▸ **Activity**: Give every line of the listing word for word, beginning at the first and including the line with "Geldbuße gewährt wurde." as the last.

▸ **Given records**:
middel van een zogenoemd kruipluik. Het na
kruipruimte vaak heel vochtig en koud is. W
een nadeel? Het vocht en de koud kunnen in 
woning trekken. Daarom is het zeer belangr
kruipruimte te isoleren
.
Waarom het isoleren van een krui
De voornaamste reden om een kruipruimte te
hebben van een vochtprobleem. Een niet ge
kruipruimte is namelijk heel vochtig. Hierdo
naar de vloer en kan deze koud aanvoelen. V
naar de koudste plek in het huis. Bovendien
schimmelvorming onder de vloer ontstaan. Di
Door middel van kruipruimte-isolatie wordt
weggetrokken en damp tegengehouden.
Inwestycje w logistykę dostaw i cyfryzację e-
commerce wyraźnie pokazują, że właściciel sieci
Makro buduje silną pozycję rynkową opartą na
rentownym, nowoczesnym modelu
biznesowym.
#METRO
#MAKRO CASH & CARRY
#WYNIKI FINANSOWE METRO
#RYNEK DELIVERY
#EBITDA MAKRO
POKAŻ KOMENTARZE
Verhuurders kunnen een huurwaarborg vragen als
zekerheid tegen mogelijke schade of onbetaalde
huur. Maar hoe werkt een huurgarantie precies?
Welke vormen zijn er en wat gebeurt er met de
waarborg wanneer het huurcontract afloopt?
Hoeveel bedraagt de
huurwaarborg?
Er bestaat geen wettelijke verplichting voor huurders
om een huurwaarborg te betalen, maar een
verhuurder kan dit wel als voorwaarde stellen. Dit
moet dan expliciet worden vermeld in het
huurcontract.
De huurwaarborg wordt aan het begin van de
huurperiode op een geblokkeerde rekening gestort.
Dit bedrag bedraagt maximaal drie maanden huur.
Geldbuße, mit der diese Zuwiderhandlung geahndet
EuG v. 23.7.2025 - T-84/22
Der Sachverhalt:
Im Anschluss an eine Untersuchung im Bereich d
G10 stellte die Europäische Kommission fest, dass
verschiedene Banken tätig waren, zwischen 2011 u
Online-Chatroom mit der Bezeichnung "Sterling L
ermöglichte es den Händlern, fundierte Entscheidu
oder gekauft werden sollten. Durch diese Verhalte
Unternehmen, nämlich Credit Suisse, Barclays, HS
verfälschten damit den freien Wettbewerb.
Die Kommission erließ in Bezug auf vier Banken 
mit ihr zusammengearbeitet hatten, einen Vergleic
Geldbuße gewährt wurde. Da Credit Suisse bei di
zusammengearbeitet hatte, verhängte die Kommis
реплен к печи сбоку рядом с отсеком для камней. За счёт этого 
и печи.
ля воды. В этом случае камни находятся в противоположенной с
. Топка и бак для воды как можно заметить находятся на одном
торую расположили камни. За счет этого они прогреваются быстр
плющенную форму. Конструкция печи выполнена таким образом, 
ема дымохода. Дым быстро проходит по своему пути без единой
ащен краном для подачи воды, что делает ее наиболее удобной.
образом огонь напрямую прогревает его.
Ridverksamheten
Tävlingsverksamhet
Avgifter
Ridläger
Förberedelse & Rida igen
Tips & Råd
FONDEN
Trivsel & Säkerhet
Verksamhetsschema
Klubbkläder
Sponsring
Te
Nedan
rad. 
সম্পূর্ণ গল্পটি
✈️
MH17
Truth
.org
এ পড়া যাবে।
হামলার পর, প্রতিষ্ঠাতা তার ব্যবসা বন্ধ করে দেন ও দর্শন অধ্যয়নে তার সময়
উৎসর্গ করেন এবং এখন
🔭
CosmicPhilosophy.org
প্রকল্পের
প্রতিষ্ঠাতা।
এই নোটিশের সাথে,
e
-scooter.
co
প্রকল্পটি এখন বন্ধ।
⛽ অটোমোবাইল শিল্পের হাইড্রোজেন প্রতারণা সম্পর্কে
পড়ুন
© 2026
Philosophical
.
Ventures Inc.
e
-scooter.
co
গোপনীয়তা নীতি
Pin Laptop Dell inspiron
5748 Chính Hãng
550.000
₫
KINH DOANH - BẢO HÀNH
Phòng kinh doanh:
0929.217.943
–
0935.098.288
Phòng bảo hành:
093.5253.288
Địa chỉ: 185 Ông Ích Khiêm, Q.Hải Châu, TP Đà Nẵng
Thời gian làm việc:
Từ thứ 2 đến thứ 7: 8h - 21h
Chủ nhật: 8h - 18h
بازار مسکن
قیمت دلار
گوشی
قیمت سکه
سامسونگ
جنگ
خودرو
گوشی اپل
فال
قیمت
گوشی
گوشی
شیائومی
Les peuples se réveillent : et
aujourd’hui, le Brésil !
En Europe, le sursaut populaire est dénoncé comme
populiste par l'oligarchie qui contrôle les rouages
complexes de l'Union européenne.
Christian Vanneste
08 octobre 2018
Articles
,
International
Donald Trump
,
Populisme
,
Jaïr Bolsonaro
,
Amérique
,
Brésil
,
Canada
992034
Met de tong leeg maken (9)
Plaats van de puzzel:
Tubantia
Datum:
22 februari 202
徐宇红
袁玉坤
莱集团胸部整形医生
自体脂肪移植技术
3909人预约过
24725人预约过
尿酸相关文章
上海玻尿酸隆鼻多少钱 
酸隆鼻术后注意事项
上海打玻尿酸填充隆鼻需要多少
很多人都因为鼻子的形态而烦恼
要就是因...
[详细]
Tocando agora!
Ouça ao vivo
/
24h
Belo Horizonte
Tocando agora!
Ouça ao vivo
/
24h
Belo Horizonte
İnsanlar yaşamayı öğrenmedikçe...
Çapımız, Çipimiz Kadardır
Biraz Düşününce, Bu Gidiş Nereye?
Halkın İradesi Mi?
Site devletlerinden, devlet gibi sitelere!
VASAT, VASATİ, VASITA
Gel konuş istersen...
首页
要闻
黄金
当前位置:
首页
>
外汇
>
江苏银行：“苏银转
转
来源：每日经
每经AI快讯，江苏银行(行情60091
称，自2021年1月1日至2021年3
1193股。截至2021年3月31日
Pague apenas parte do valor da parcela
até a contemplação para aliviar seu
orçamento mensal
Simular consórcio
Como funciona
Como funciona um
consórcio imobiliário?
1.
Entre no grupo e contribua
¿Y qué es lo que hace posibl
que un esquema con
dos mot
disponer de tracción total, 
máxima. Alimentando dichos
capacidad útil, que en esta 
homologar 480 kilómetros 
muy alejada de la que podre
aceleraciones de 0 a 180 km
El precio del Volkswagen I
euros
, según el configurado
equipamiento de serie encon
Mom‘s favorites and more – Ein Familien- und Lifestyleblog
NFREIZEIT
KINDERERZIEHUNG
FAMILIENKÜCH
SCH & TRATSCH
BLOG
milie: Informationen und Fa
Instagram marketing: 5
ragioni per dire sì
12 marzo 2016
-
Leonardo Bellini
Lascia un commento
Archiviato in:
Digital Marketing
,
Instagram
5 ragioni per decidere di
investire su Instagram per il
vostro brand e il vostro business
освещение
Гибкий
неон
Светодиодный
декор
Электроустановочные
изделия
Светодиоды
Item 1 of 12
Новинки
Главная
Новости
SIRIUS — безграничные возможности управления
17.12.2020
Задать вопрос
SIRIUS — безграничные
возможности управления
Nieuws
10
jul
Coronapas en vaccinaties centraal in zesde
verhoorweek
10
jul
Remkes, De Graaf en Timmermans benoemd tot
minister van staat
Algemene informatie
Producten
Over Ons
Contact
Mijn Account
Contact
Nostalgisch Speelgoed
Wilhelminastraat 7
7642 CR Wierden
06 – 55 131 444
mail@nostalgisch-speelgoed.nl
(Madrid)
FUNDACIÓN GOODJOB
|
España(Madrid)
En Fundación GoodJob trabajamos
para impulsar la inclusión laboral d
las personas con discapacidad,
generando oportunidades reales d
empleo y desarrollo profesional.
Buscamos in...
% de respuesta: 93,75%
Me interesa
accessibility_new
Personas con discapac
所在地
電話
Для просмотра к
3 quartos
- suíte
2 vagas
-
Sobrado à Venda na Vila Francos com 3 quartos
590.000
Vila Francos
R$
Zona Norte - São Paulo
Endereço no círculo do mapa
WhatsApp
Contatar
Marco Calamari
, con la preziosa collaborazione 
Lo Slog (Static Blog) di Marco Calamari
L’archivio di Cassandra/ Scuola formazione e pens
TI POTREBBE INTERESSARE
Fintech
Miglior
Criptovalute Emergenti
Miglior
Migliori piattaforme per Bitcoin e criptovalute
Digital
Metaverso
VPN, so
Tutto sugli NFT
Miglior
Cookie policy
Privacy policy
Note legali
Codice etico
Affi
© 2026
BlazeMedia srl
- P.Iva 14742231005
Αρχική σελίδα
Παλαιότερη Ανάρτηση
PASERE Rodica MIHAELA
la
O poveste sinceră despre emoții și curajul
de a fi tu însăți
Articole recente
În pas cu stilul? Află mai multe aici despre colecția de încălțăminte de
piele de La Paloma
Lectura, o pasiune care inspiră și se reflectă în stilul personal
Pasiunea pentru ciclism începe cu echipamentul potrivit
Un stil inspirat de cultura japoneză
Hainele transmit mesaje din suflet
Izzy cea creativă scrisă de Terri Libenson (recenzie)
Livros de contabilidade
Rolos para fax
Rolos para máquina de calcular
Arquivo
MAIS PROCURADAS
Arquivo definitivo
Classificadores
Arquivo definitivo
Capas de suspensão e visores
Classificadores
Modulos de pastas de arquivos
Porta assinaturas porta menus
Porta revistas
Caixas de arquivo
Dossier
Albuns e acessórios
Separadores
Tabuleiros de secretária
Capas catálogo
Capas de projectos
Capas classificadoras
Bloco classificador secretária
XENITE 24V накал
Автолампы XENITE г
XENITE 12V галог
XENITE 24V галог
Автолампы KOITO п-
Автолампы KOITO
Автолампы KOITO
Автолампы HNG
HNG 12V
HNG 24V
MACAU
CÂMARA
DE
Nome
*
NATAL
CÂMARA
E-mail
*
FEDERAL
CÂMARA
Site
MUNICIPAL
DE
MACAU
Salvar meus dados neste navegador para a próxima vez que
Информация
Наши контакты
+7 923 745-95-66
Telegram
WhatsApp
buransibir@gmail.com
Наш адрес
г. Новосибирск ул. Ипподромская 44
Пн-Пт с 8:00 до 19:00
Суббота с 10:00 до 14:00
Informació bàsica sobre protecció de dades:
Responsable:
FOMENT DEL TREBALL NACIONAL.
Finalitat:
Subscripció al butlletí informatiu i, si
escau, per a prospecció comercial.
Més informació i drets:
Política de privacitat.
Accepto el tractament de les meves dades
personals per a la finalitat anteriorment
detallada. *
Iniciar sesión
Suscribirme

▸ **Result**:
middel van een zogenoemd kruipluik. Het na
kruipruimte vaak heel vochtig en koud is. W
een nadeel? Het vocht en de koud kunnen in 
woning trekken. Daarom is het zeer belangr
kruipruimte te isoleren
.
Waarom het isoleren van een krui
De voornaamste reden om een kruipruimte te
hebben van een vochtprobleem. Een niet ge
kruipruimte is namelijk heel vochtig. Hierdo
naar de vloer en kan deze koud aanvoelen. V
naar de koudste plek in het huis. Bovendien
schimmelvorming onder de vloer ontstaan. Di
Door middel van kruipruimte-isolatie wordt
weggetrokken en damp tegengehouden.
Inwestycje w logistykę dostaw i cyfryzację e-
commerce wyraźnie pokazują, że właściciel sieci
Makro buduje silną pozycję rynkową opartą na
rentownym, nowoczesnym modelu
biznesowym.
#METRO
#MAKRO CASH & CARRY
#WYNIKI FINANSOWE METRO
#RYNEK DELIVERY
#EBITDA MAKRO
POKAŻ KOMENTARZE
Verhuurders kunnen een huurwaarborg vragen als
zekerheid tegen mogelijke schade of onbetaalde
huur. Maar hoe werkt een huurgarantie precies?
Welke vormen zijn er en wat gebeurt er met de
waarborg wanneer het huurcontract afloopt?
Hoeveel bedraagt de
huurwaarborg?
Er bestaat geen wettelijke verplichting voor huurders
om een huurwaarborg te betalen, maar een
verhuurder kan dit wel als voorwaarde stellen. Dit
moet dan expliciet worden vermeld in het
huurcontract.
De huurwaarborg wordt aan het begin van de
huurperiode op een geblokkeerde rekening gestort.
Dit bedrag bedraagt maximaal drie maanden huur.
Geldbuße, mit der diese Zuwiderhandlung geahndet
EuG v. 23.7.2025 - T-84/22
Der Sachverhalt:
Im Anschluss an eine Untersuchung im Bereich d
G10 stellte die Europäische Kommission fest, dass
verschiedene Banken tätig waren, zwischen 2011 u
Online-Chatroom mit der Bezeichnung "Sterling L
ermöglichte es den Händlern, fundierte Entscheidu
oder gekauft werden sollten. Durch diese Verhalte
Unternehmen, nämlich Credit Suisse, Barclays, HS
verfälschten damit den freien Wettbewerb.
Die Kommission erließ in Bezug auf vier Banken 
mit ihr zusammengearbeitet hatten, einen Vergleic
Geldbuße gewährt wurde. Da Credit Suisse bei di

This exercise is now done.